>>
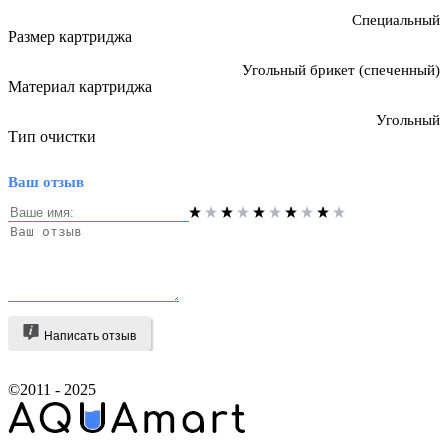
Специальный
Размер картриджа
Угольный брикет (спеченный)
Материал картриджа
Угольный
Тип очистки
Ваш отзыв
Написать отзыв
©2011 - 2025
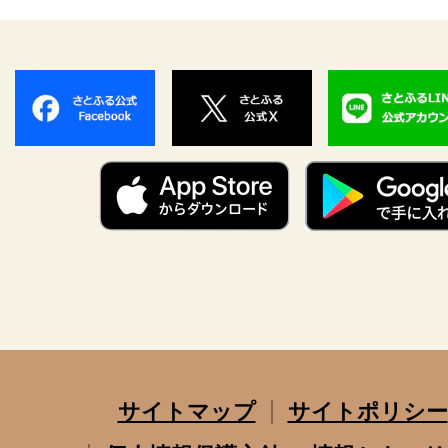
サイトマップ
サイトポリシー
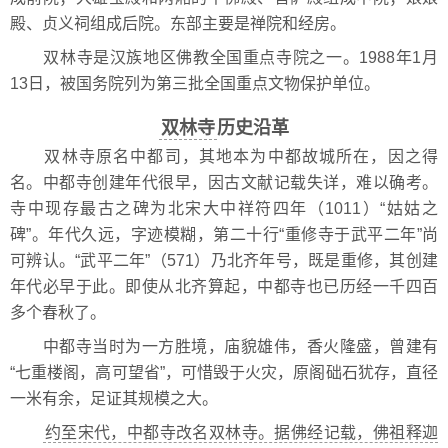
殿、贞义祠组成后院。东部主要是禅院和经房。
双林寺是汉族地区佛教全国重点寺院之一。1988年1月
13日，被国务院列为第三批全国重点文物保护单位。
双林寺
历史沿革
双林寺原名中都司，其地本为中都故城所在，因之得
名。中都寺创建年代很早，因古文献记载失详，难以确考。
寺中现存最古之碑为北宋大中祥符四年（1011）“姑姑之
碑”。年代久远，字迹模糊，第二十行“重修寺于武平二年”尚
可辨认。“武平二年”（571）乃北齐年号，既是重修，其创建
年代必早于此。即使从北齐算起，中都寺也已历经一千四百
多个春秋了。
中都寺当时为一方胜境，庙貌雄伟，香火隆盛，曾建有
“七重楼阁，高可望省”，可惜毁于火灾，原阁础石犹存，直径
一米有余，足证其规模之大。
约至宋代，中都寺改名双林寺。据佛经记载，佛祖释迦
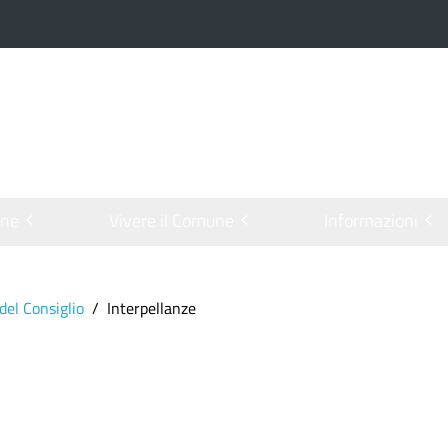
one
Vivere il Comune
Informazioni
 del Consiglio
Interpellanze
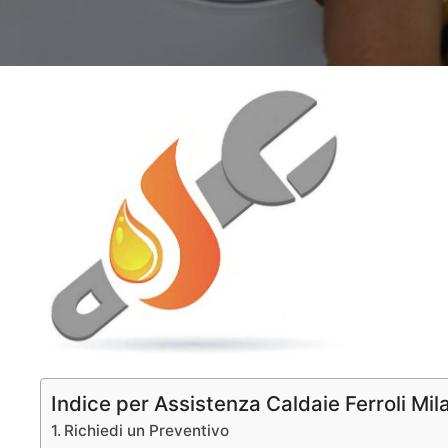
Indice per Assistenza Caldaie Ferroli Mil
Richiedi un Preventivo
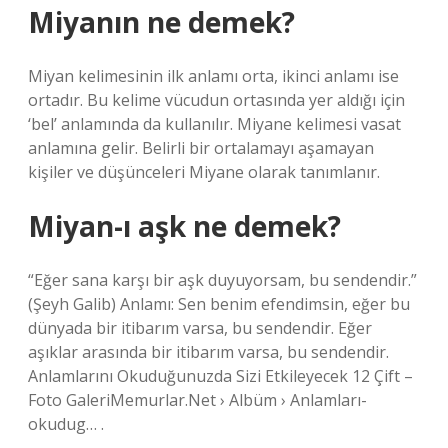
Miyanın ne demek?
Miyan kelimesinin ilk anlamı orta, ikinci anlamı ise
ortadır. Bu kelime vücudun ortasında yer aldığı için
‘bel’ anlamında da kullanılır. Miyane kelimesi vasat
anlamına gelir. Belirli bir ortalamayı aşamayan
kişiler ve düşünceleri Miyane olarak tanımlanır.
Miyan-ı aşk ne demek?
“Eğer sana karşı bir aşk duyuyorsam, bu sendendir.”
(Şeyh Galib) Anlamı: Sen benim efendimsin, eğer bu
dünyada bir itibarım varsa, bu sendendir. Eğer
aşıklar arasında bir itibarım varsa, bu sendendir.
Anlamlarını Okuduğunuzda Sizi Etkileyecek 12 Çift –
Foto GaleriMemurlar.Net › Albüm › Anlamları-
okudug… .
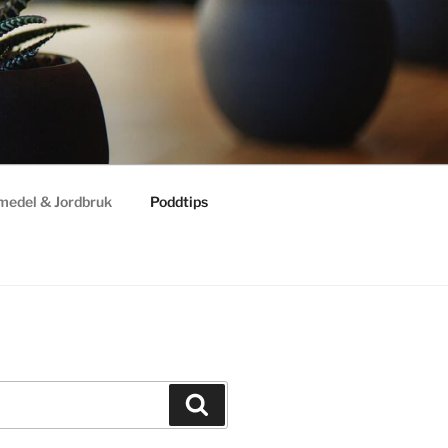
medel & Jordbruk
Poddtips
Sök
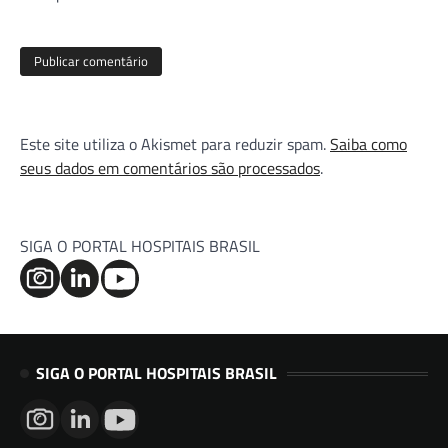
Este site utiliza o Akismet para reduzir spam.
Saiba como
seus dados em comentários são processados
.
SIGA O PORTAL HOSPITAIS BRASIL
SIGA O PORTAL HOSPITAIS BRASIL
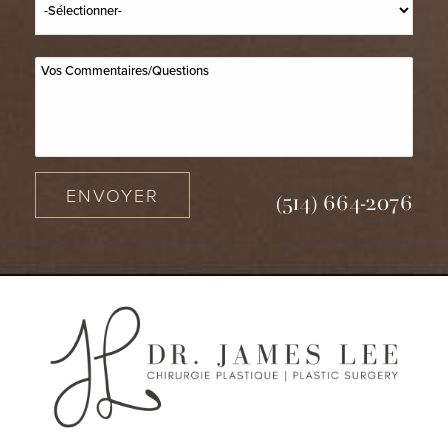
ENVOYER
(514) 664-2076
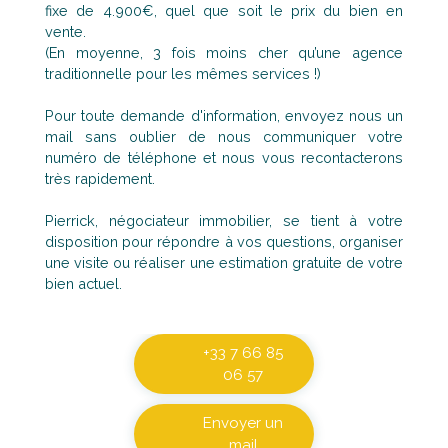
fixe de 4.900€, quel que soit le prix du bien en
vente.
(En moyenne, 3 fois moins cher qu’une agence
traditionnelle pour les mêmes services !)
Pour toute demande d'information, envoyez nous un
mail sans oublier de nous communiquer votre
numéro de téléphone et nous vous recontacterons
très rapidement.
Pierrick, négociateur immobilier, se tient à votre
disposition pour répondre à vos questions, organiser
une visite ou réaliser une estimation gratuite de votre
bien actuel.
+33 7 66 85
06 57
Envoyer un
mail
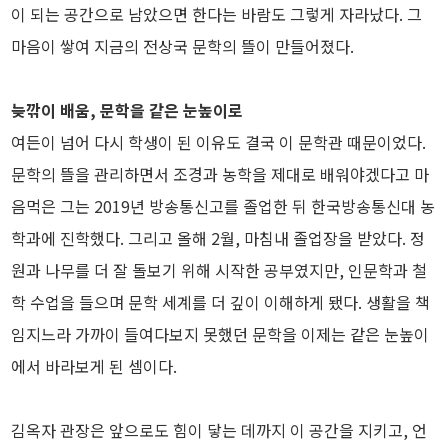
이 되는 공간으로 남았으면 한다는 바람도 그렇게 자라났다. 그
마음이 쌓여 지금의 전상국 문학의 뜰이 만들어졌다.
늦깎이 배움, 문학을 같은 눈높이로
여든이 넘어 다시 학생이 된 이유도 결국 이 문학관 때문이었다.
문학의 뜰을 관리하면서 조경과 농학을 제대로 배워야겠다고 마
음먹은 그는 2019년 방송통신고를 졸업한 뒤 한국방송통신대 농
학과에 진학했다. 그리고 올해 2월, 마침내 졸업장을 받았다. 정
원과 나무를 더 잘 돌보기 위해 시작한 공부였지만, 인문학과 철
학 수업을 들으며 문학 세계를 더 깊이 이해하게 됐다. 생활을 책
임지느라 가까이 들여다보지 못했던 문학을 이제는 같은 눈높이
에서 바라보게 된 셈이다.
김옥자 관장은 앞으로도 힘이 닿는 데까지 이 공간을 지키고, 언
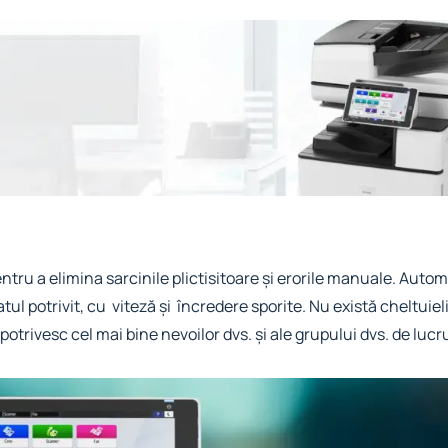
tru a elimina sarcinile plictisitoare și erorile manuale. Automa
matul potrivit, cu viteză și încredere sporite. Nu există cheltuiel
otrivesc cel mai bine nevoilor dvs. și ale grupului dvs. de lucr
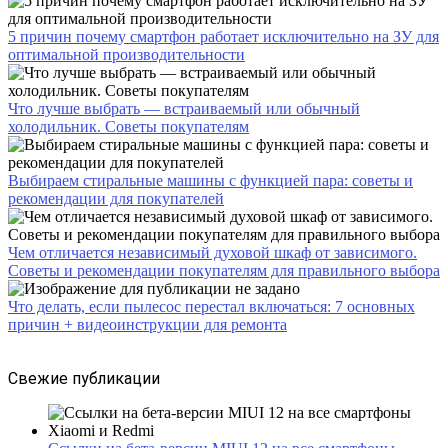
5 причин почему смартфон работает исключительно на ЗУ для
оптимальной производительности
Что лучше выбрать — встраиваемый или обычный
холодильник. Советы покупателям
Выбираем стиральные машины с функцией пара: советы и
рекомендации для покупателей
Чем отличается независимый духовой шкаф от зависимого.
Советы и рекомендации покупателям для правильного выбора
Что делать, если пылесос перестал включаться: 7 основных
причин + видеоинструкции для ремонта
Свежие публикации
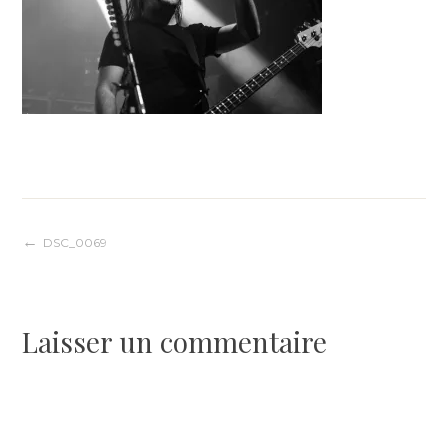
Navigation
DSC_0069
de
Laisser un commentaire
l’article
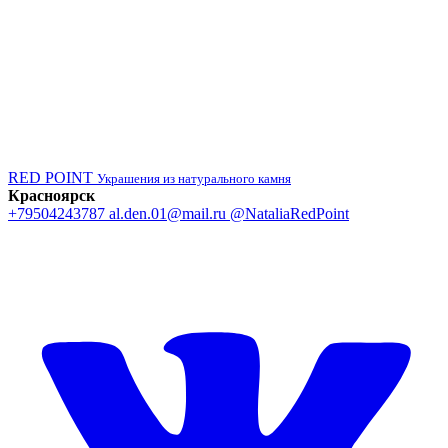
RED POINT
Украшения из натурального камня
Красноярск
+79504243787
al.den.01@mail.ru
@NataliaRedPoint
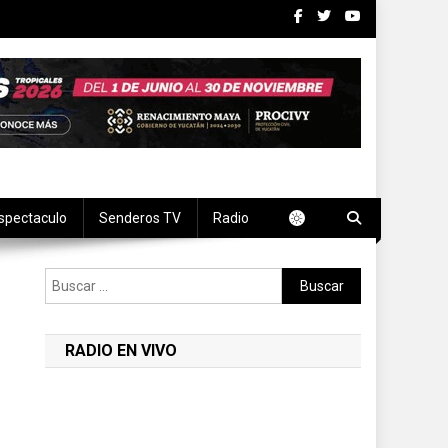
spectaculo
Senderos TV
Radio
Buscar:
RADIO EN VIVO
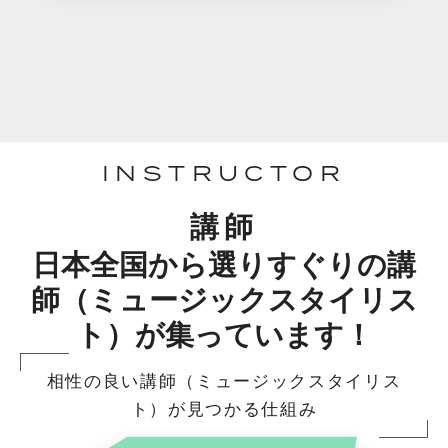
INSTRUCTOR
講師
日本全国から選りすぐりの講
師（ミュージックスタイリス
ト）が集っています！
相性の良い講師（ミュージックスタイリス
ト）が見つかる仕組み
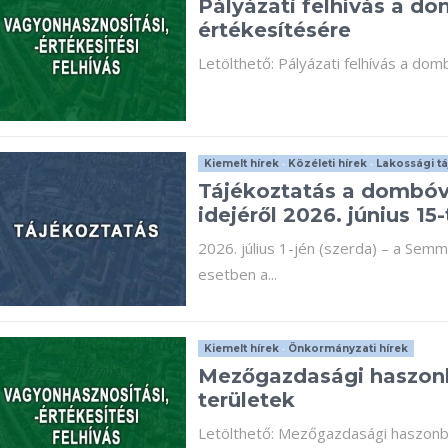
Pályázati felhívás a do
értékesítésére
Letölthető: Pályázati felhívás a dom
Kiemelt hírek
•
Közéleti hírek
•
Lakossági tá
Tájékoztatás a dombóv
idejéről 2026. június 15-
2026. július 1-jén (szerda) – a Sem
esetben a...
Kiemelt hírek
•
Önkormányzati hírek
Mezőgazdasági haszon
területek
Letölthető: Mezőgazdasági haszon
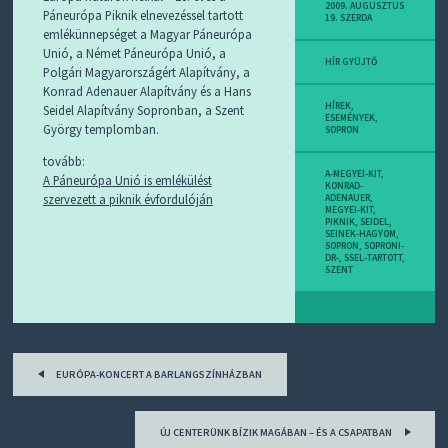
D
2009. AUGUSZTUS
Páneurópa Piknik elnevezéssel tartott
19. SZERDA
J
emlékünnepséget a Magyar Páneurópa
R
Unió, a Német Páneurópa Unió, a
S
HÍR GYÜJTŐ
Polgári Magyarországért Alapítvány, a
S
-
Konrad Adenauer Alapítvány és a Hans
T
HÍREK,
Seidel Alapítvány Sopronban, a Szent
ESEMÉNYEK
,
!
György templomban.
SOPRON
tovább:
M
A-MEGYEI-KIT
,
A Páneurópa Unió is emlékülést
I
KONRAD-
E
szervezett a piknik évfordulóján
ADENAUER
,
MEGYEI-KIT
,
Z
PIKNIK
,
SEIDEL
,
?
SEINEK-HAGYOM
,
SOPRON
,
SOPRONI-
DR-
,
SSEL-TARTOTT
,
SZENT
Post
EURÓPA-KONCERT A BARLANGSZÍNHÁZBAN
navigation
ÚJ CENTERÜNK BÍZIK MAGÁBAN – ÉS A CSAPATBAN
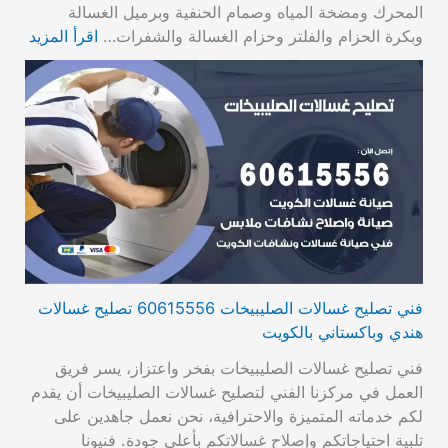
المحرك ومضخة المياه وصمام الحنفية وبرميل الغسالة
وبكرة الحزام والفلتر وحزام الغسالة والشفرات…
اقرأ المزيد
فني تصليح غسالات الصليبيخات 60615556 تصليح غسالات
هندي وباكستاني بالكويت
فني تصليح غسالات الصليبيخات بفخر واعتزاز، يسر فريق
العمل في مركزنا الفني لتصليح غسالات الصليبيخات أن يقدم
لكم خدماته المتميزة والاحترافية، نحن نعمل جاهدين على
تلبية احتياجاتكم وإصلاح غسالاتكم بأعلى جودة. فنيونا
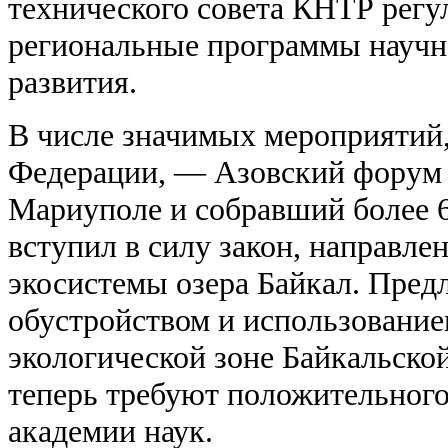
технического совета КНТР регу
региональные программы научн
развития.
В числе значимых мероприятий,
Федерации, — Азовский форум 
Мариуполе и собравший более 6
вступил в силу закон, направле
экосистемы озера Байкал. Пред
обустройством и использование
экологической зоне Байкальско
теперь требуют положительног
академии наук.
<<
▶ Exercise aim:
The entries are to be printed exactly as written; the pictures are to be left out.

▶ Answer space:
Специальный
Размер картриджа
Угольный брикет (спеченный)
Материал картриджа
Угольный
Тип очистки
Ваш отзыв
Написать отзыв
©2011 - 2025
サイトマップ
サイトポリシー
殿、贞义祠组成后院。东部主要是禅院和经房。
双林寺是汉族地区佛教全国重点寺院之一。1988年1月
13日，被国务院列为第三批全国重点文物保护单位。
双林寺
历史沿革
双林寺原名中都司，其地本为中都故城所在，因之得
名。中都寺创建年代很早，因古文献记载失详，难以确考。
寺中现存最古之碑为北宋大中祥符四年（1011）“姑姑之
碑”。年代久远，字迹模糊，第二十行“重修寺于武平二年”尚
可辨认。“武平二年”（571）乃北齐年号，既是重修，其创建
年代必早于此。即使从北齐算起，中都寺也已历经一千四百
多个春秋了。
中都寺当时为一方胜境，庙貌雄伟，香火隆盛，曾建有
“七重楼阁，高可望省”，可惜毁于火灾，原阁础石犹存，直径
一米有余，足证其规模之大。
约至宋代，中都寺改名双林寺。据佛经记载，佛祖释迦
one
Vivere il Comune
Informazioni
 del Consiglio
Interpellanze
Indice per Assistenza Caldaie Ferroli Mil
Richiedi un Preventivo
Miyanın ne demek?
Miyan kelimesinin ilk anlamı orta, ikinci anlamı ise
ortadır. Bu kelime vücudun ortasında yer aldığı için
‘bel’ anlamında da kullanılır. Miyane kelimesi vasat
anlamına gelir. Belirli bir ortalamayı aşamayan
kişiler ve düşünceleri Miyane olarak tanımlanır.
Miyan-ı aşk ne demek?
“Eğer sana karşı bir aşk duyuyorsam, bu sendendir.”
(Şeyh Galib) Anlamı: Sen benim efendimsin, eğer bu
dünyada bir itibarım varsa, bu sendendir. Eğer
aşıklar arasında bir itibarım varsa, bu sendendir.
Anlamlarını Okuduğunuzda Sizi Etkileyecek 12 Çift –
Foto GaleriMemurlar.Net › Albüm › Anlamları-
okudug… .
medel & Jordbruk
Poddtips
Sök
Este site utiliza o Akismet para reduzir spam.
Saiba como
seus dados em comentários são processados
.
SIGA O PORTAL HOSPITAIS BRASIL
SIGA O PORTAL HOSPITAIS BRASIL
ENVOYER
(514) 664-2076
fixe de 4.900€, quel que soit le prix du bien en
vente.
(En moyenne, 3 fois moins cher qu’une agence
traditionnelle pour les mêmes services !)
Pour toute demande d'information, envoyez nous un
mail sans oublier de nous communiquer votre
numéro de téléphone et nous vous recontacterons
très rapidement.
Pierrick, négociateur immobilier, se tient à votre
disposition pour répondre à vos questions, organiser
une visite ou réaliser une estimation gratuite de votre
bien actuel.
+33 7 66 85
06 57
Envoyer un
mail
이 되는 공간으로 남았으면 한다는 바람도 그렇게 자라났다. 그
마음이 쌓여 지금의 전상국 문학의 뜰이 만들어졌다.
늦깎이 배움, 문학을 같은 눈높이로
여든이 넘어 다시 학생이 된 이유도 결국 이 문학관 때문이었다.
문학의 뜰을 관리하면서 조경과 농학을 제대로 배워야겠다고 마
음먹은 그는 2019년 방송통신고를 졸업한 뒤 한국방송통신대 농
학과에 진학했다. 그리고 올해 2월, 마침내 졸업장을 받았다. 정
원과 나무를 더 잘 돌보기 위해 시작한 공부였지만, 인문학과 철
학 수업을 들으며 문학 세계를 더 깊이 이해하게 됐다. 생활을 책
임지느라 가까이 들여다보지 못했던 문학을 이제는 같은 눈높이
에서 바라보게 된 셈이다.
김옥자 관장은 앞으로도 힘이 닿는 데까지 이 공간을 지키고, 언
tru a elimina sarcinile plictisitoare și erorile manuale. Automa
matul potrivit, cu viteză și încredere sporite. Nu există cheltuiel
otrivesc cel mai bine nevoilor dvs. și ale grupului dvs. de lucr
5 причин почему смартфон работает исключительно на ЗУ для
оптимальной производительности
Что лучше выбрать — встраиваемый или обычный
холодильник. Советы покупателям
Выбираем стиральные машины с функцией пара: советы и
рекомендации для покупателей
Чем отличается независимый духовой шкаф от зависимого.
Советы и рекомендации покупателям для правильного выбора
Что делать, если пылесос перестал включаться: 7 основных
причин + видеоинструкции для ремонта
Свежие публикации
Navigation
DSC_0069
de
Laisser un commentaire
l’article
RED POINT
Украшения из натурального камня
Красноярск
+79504243787
al.den.01@mail.ru
@NataliaRedPoint
spectaculo
Senderos TV
Radio
Buscar:
RADIO EN VIVO
INSTRUCTOR
講師
日本全国から選りすぐりの講
師（ミュージックスタイリス
ト）が集っています！
相性の良い講師（ミュージックスタイリス
ト）が見つかる仕組み
Pályázati felhívás a do
értékesítésére
Letölthető: Pályázati felhívás a dom
Kiemelt hírek
•
Közéleti hírek
•
Lakossági tá
Tájékoztatás a dombóv
idejéről 2026. június 15-
2026. július 1-jén (szerda) – a Sem
esetben a...
Kiemelt hírek
•
Önkormányzati hírek
Mezőgazdasági haszon
területek
Letölthető: Mezőgazdasági haszon
D
2009. AUGUSZTUS
Páneurópa Piknik elnevezéssel tartott
19. SZERDA
J
emlékünnepséget a Magyar Páneurópa
R
Unió, a Német Páneurópa Unió, a
S
HÍR GYÜJTŐ
Polgári Magyarországért Alapítvány, a
S
-
Konrad Adenauer Alapítvány és a Hans
T
HÍREK,
Seidel Alapítvány Sopronban, a Szent
ESEMÉNYEK
,
!
György templomban.
SOPRON
tovább:
M
A-MEGYEI-KIT
,
A Páneurópa Unió is emlékülést
I
KONRAD-
E
szervezett a piknik évfordulóján
ADENAUER
,
MEGYEI-KIT
,
Z
PIKNIK
,
SEIDEL
,
?
SEINEK-HAGYOM
,
SOPRON
,
SOPRONI-
DR-
,
SSEL-TARTOTT
,
SZENT
Post
EURÓPA-KONCERT A BARLANGSZÍNHÁZBAN
navigation
ÚJ CENTERÜNK BÍZIK MAGÁBAN – ÉS A CSAPATBAN
المحرك ومضخة المياه وصمام الحنفية وبرميل الغسالة
وبكرة الحزام والفلتر وحزام الغسالة والشفرات…
اقرأ المزيد
فني تصليح غسالات الصليبيخات 60615556 تصليح غسالات
هندي وباكستاني بالكويت
فني تصليح غسالات الصليبيخات بفخر واعتزاز، يسر فريق
العمل في مركزنا الفني لتصليح غسالات الصليبيخات أن يقدم
لكم خدماته المتميزة والاحترافية، نحن نعمل جاهدين على
تلبية احتياجاتكم وإصلاح غسالاتكم بأعلى جودة. فنيونا
технического совета КНТР регу
региональные программы научн
развития.
В числе значимых мероприятий,
Федерации, — Азовский форум 
Мариуполе и собравший более 6
вступил в силу закон, направле
экосистемы озера Байкал. Пред
обустройством и использование
экологической зоне Байкальско
теперь требуют положительног
академии наук.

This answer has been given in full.